I've had an FET today.  3 out of our 6 embryos were defrosted:

1 - didn't survive
1- developed into a blastocyst - transferred 
1- was a 6 cell yesterday but lost a couple of cells and was transferred as a 4-cell

The embryologist said that there was a chance with the 4-cell, hence the transfer. 
Is this possible?  Can an embryo lose cells when it's defrosted and then pick up again?  

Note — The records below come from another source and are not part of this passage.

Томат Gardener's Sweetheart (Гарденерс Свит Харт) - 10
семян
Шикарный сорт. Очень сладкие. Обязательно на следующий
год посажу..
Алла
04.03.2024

Good luck to everyone on the 2ww - For the first time I've started on the pineapple juice and brazil nuts (I hate brazil nuts !!)


----------



## freespirit. (Nov 24, 2004)

Hi Kathy ,
I think its quite common for embies to loose a few cell's in the thawing process . We had 2 embies defrosted , one defrosted 100% fine and kept all 8 cells , the other went from an 8 cell to a 5 cell . The embriologist was quite happy to go with both of them , even though we could have defrosted another to replace the 5 cell .
Wishing you lots of luck .
Love
Freespirit
x


----------



## Guest (Feb 3, 2006)

Hi Freespirit, 
Thanks for your reply.    

I was really really sorry to read about your BFN - I was following the FET winter wonders thread daily and was really keeping my fingers crossed for you.  

Take care, 
Kathy


----------



## laylar (Feb 25, 2004)

Hi Kathy
I was in a similar situation, 1 embryo lost a cell at defrost time and then picked up and the other didn't. I am now due in 6 weeks time - hang in there - and good luck

Laylar


----------



## allison kate (Aug 9, 2005)

best of luck Kathy...keeping everything crossed that your embie and blast make it       Was wondering, are they from different tx's, if one is a blast?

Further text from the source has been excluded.